HMS Halifax was a ship-rigged sloop of the Merlin class built in 1806 for the British Royal Navy at the Naval Yard in Halifax, Nova Scotia. Built to fill a pressing need for coastal patrol sloops on the North American Station, Halifax was one of the few warships built at Halifax Naval Yard in the Age of Sail as the yard's primary function was supply and refit.

==Service==
Halifax was commissioned under Commander John Nairne, for the Halifax Station. In November 1806 Commander Lord James Townshend assumed command. A deserter from HMS Halifax, Jenkin Ratford, was one of the men seized from USS Chesapeake in 1807 during the controversial Chesapeake-Leopard Affair. Ratford was hanged from the yardarm of Halifax on 31 August 1807.
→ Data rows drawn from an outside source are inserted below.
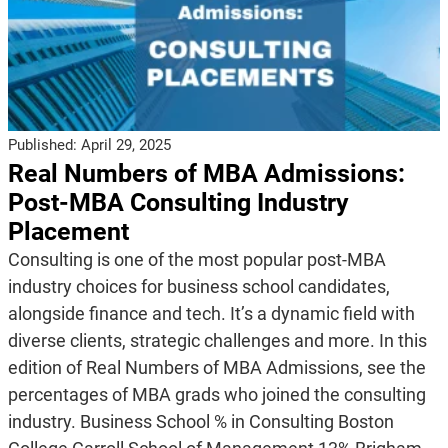
Published:
April 29, 2025
Real Numbers of MBA Admissions:
Post-MBA Consulting Industry
Placement
Consulting is one of the most popular post-MBA
industry choices for business school candidates,
alongside finance and tech. It’s a dynamic field with
diverse clients, strategic challenges and more. In this
edition of Real Numbers of MBA Admissions, see the
percentages of MBA grads who joined the consulting
industry. Business School % in Consulting Boston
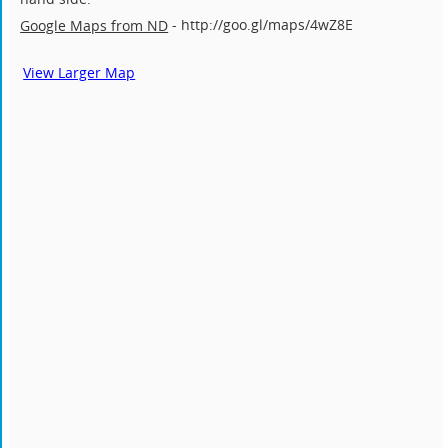
- http://goo.gl/maps/4wZ8E
Google Maps from ND
View Larger Map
Halifax arrived in Plymouth on 16 January 1808 to make good defects. Townshend was promoted to post-captain on 2 January 1809. On 2 March, Halifax, still under Townshend's command, captured a fast, new French schooner, Caroline, which was subsequently commissioned as . Commander John Thompson replaced Townshend, and then in 1810 Commander Alexander Fraser replaced Thompson, still at Halifax.

==Fate==
Halifax was laid up in ordinary at Portsmouth from 1812 to 1814. She was broken up in January 1814.